Say “No” to Annuity Buybacks

If you have older annuities, you may have been offered a financial incentive in exchange your guaranteed income and death benefits. Don’t take the bait. Say “no” to annuity buybacks.

Understanding motivation is the key to understanding behavior. Say “no” to annuity buybacks.

Say “no” to annuity buybacks

Understanding motivation is key to understanding behavior. When you understand why a company is offering to buy back your lucrative annuity, you’ll understand why it’s probably a bad idea for you to take the offer.

Companies sold deferred variable annuities with generous guarantees in the late 1990s and early 2000s, when the stock market was rising and interest rates were higher. With their investments still battered by the 2008 market downturn, insurers are now looking to shed these guarantees from their books.

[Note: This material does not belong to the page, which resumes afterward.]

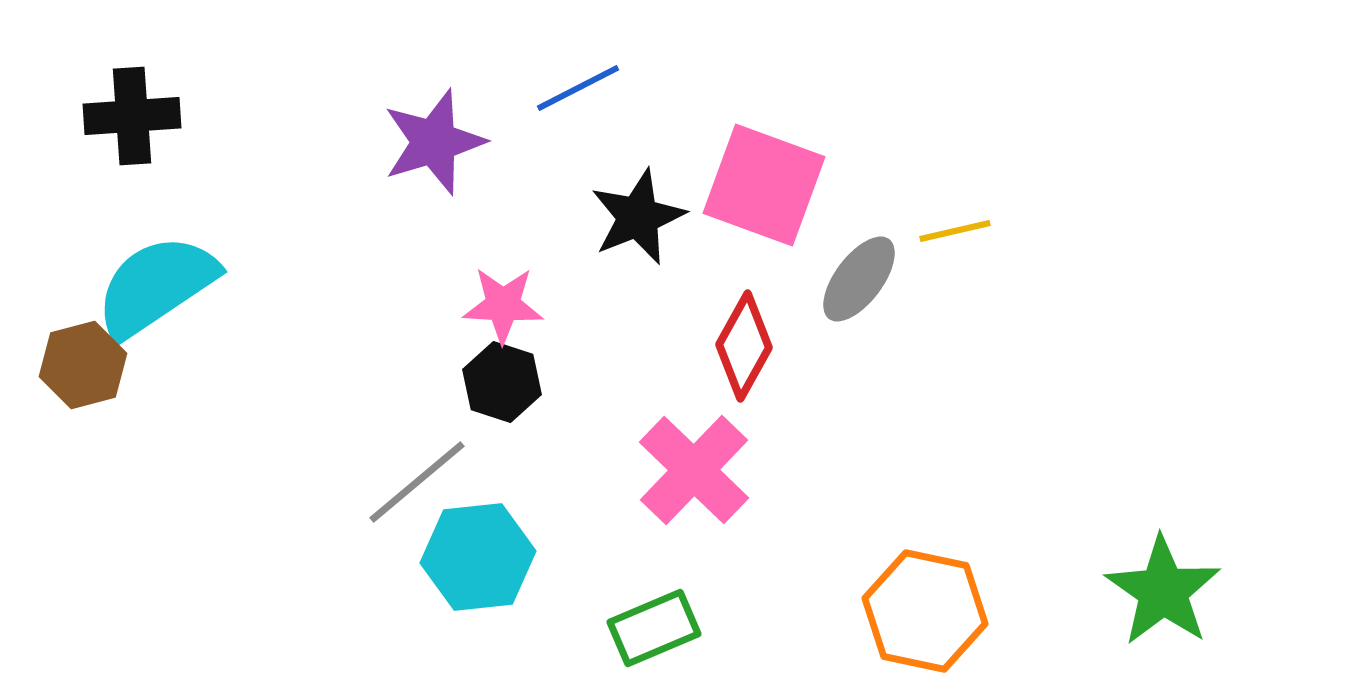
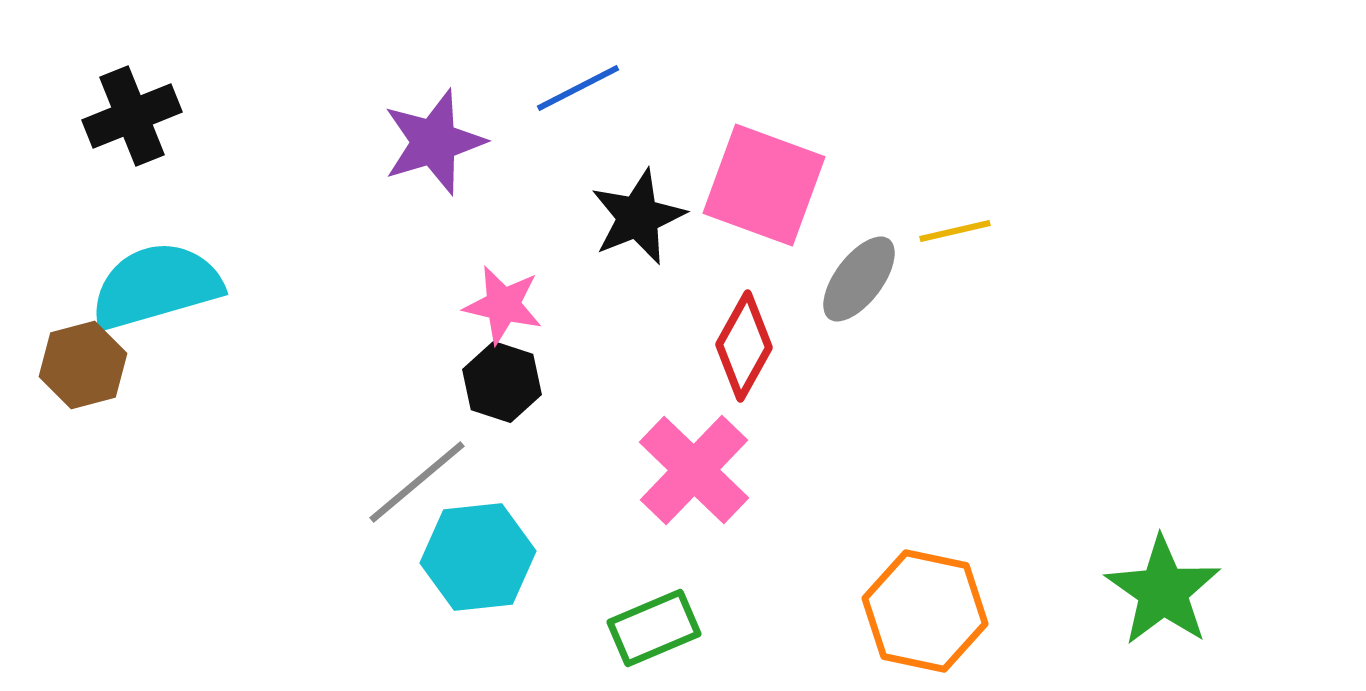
black cross: rotated 18 degrees counterclockwise
cyan semicircle: rotated 18 degrees clockwise
pink star: rotated 10 degrees clockwise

By offering you an apparently large payment, companies can avoid paying you more over time.

Many of these older annuities base lifetime payouts and death benefits on the investor’s original investment plus annual returns of 5% and 6%—no matter what happens in the stock market. Several companies recently began offering annuity holders one-time payments to give up those guarantees, and other insurers are planning to do the same.

Rick Rodgers, a financial planner in Lancaster, Pa., says such annual returns are “difficult if not impossible to replicate in today’s low-interest-rate environment without taking risk.” If you expect to live at least 15 years, he says, the insurers’ offers “aren’t going to make up for the security the guaranteed contract offers.”

Rest assured that everybody’s out to make a buck, and if they can do it at your expense, they will. Just say “no” to annuity buybacks.